Que dit l'hystérie verbale ?
Rhétorique. De certaines images politiques affleure souvent la démesure grandiloquente, sinon grotesque, des personnages qui les incarnent, comme la signification symbolique de notre époque. À quelques mois d’échéances électorales majeures «perdues d’avance», beaucoup pensent la gauche en déroute, qu’elle ne sait plus où elle va ni comment. Soit. Encore conviendrait-il de savoir de quelle gauche nous parlons. Dans la séquence actuelle, où les bonnes âmes consacrent à longueur d’antenne «l’union pour survivre» face à la droite extrême de François Fuyons et l’extrême droite de Fifille-la-voilà, la tentation faible des médias dominants et des «penseurs de gôche» tenant chroniques un peu partout consiste à encenser –la forme comme le fond d’ailleurs– le premier discours de Macron-la-finance. Le cirque du «petit prodige» transformé en «homme providence» recommence, alimenté par la rhétorique de l’ancien ministre de l’Économie lors de son meeting, porte de Versailles. Partant de l’adage intellectuel qui consiste à dire que plus nous nous crions haut et fort moins nous avons de choses sincères à exprimer, la harangue surréaliste du candidat d’En Marche!, prisonnier d’une exaltation surjouée jusqu’aux ultimes mots prononcés, se révèle une authentique plongée dans la supercherie des communicants, qui nous ont habitués à l’aspiration par le vide. Qu’avons-nous vu en vérité? L’ex-ministre de la Culture, Aurélie Filippetti, a-t-elle tort en affirmant que les envolées de Macron-la-finance ressemblaient aux prêches vitaminés du personnage campé par Leonardo DiCaprio dans le film le Loup de Wall Street, de Martin Scorsese? Confondre à ce point charisme et hurlements, art oratoire et hystérisation de son propos, a quelque chose de confondant sinon d’inquiétant.Nous n’irons pas jusqu’à prétendre que le trader sommeille sous l’homme. En revanche, nous savons que sous le projet politique, mâtiné d’oraison funèbre pour le socialisme, nous apparaît clairement l’ambition d’une société de type capitaliste décrispé, où l’argent et la réussite par l’argent deviennent valeur cardinale. Il y a du Tapie chez lui, en plus classieux, en plus éduqué.

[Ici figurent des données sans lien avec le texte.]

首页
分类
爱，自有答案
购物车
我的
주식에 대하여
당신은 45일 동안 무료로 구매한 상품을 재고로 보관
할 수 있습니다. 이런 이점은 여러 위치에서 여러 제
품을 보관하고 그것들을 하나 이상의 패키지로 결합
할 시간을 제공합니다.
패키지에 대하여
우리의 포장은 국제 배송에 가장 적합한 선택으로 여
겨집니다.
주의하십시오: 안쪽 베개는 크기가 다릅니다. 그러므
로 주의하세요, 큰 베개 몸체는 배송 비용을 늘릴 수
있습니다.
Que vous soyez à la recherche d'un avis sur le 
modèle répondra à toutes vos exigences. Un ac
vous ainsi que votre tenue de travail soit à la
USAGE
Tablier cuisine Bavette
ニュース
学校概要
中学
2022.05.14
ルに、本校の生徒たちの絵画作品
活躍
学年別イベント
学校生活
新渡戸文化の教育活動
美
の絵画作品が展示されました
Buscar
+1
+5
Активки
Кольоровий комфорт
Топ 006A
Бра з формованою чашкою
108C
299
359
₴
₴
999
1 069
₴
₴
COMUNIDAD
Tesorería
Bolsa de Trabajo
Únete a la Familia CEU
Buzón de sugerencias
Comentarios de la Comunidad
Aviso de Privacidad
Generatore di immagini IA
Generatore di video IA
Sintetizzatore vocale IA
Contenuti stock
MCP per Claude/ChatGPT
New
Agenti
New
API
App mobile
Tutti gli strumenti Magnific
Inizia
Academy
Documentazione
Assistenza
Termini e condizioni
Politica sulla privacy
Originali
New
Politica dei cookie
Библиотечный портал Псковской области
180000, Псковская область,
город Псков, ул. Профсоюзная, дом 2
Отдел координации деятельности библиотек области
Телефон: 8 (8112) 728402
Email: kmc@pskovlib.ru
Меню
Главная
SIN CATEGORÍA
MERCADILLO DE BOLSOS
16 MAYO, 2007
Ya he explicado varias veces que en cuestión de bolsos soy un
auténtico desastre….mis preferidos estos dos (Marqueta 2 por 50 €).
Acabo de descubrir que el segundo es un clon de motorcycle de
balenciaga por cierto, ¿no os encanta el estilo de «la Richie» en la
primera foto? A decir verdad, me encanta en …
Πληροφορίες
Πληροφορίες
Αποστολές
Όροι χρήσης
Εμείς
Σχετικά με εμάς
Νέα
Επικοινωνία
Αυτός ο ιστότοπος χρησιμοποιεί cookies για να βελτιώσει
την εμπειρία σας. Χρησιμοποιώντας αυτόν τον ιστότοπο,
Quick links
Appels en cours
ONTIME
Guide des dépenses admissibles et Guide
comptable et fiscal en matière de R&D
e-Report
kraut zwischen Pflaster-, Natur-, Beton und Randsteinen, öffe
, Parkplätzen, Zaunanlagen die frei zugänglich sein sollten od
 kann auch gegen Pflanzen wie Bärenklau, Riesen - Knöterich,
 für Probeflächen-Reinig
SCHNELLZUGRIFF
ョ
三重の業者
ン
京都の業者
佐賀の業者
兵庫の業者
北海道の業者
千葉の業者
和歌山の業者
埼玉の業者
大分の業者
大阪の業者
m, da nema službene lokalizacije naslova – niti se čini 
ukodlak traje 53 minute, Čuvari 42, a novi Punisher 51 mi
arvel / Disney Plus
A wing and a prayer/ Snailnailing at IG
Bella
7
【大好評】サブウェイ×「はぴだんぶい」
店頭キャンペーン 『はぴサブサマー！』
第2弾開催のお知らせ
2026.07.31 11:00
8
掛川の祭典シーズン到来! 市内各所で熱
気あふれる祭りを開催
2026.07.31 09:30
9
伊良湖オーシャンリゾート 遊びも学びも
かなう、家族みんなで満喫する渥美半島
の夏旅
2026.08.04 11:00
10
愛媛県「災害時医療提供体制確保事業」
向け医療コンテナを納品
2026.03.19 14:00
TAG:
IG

«Googlisation». Vous clamerez, et vous aurez raison, que nous étions déjà informés sur le profil de l’éphémère conseiller de Normal Ier. Souvenons-nous. Dans l’exercice de sa fonction à la tête de l’économie française, l’une des administrations les plus régaliennes qui soient, Macron-la-finance possédait déjà une double singularité. D’abord et avant tout, il se prenait pour ce qu’il n’était pas : un ministre de gauche. Ensuite, autant l’admettre, il regardait le peuple de gauche comme Tintin au Congo, avec mépris et défiance. Avec lui, la «libre parole», qualifiée de «moderne», avait déjà l’apparence non pas des trahisons –que peut-il trahir d’une famille dont il n’est pas membre?– mais bel et bien d’une forme de condescendance nourrie à l’acide financier. S’il veut «façonner le capitalisme à l’image de nos ambitions», il tente de porter l’habit du «progressiste» mais souhaite néanmoins abolir les 35 heures, en finir avec le statut de la fonction publique («plus adapté au monde tel qu’il va», «un statut plus justifiable», déclare-t-il) et, bien sûr, libéraliser à tout va l’économie française pour «l’adapter à la globalisation», etc. Là où un homme authentiquement de gauche proposerait prioritairement de réinvestir le champ des idées et des principes fondateurs du pacte républicain et de la citoyenneté afin de sécuriser la situation sociale, Macron-la-finance avance tout le contraire. Ne vient-il pas d’attaquer les syndicats en suggérant que ces derniers faisaient «trop de politique»? Une critique tellement minable qu’on pourrait lui rétorquer que lui, pour le coup, n’en fait pas assez (de politique) en prônant la «googlisation» technocrate des idées. Façon Wall Street. [BLOC-NOTES publié dans l’Humanité du 16 décembre 2016.]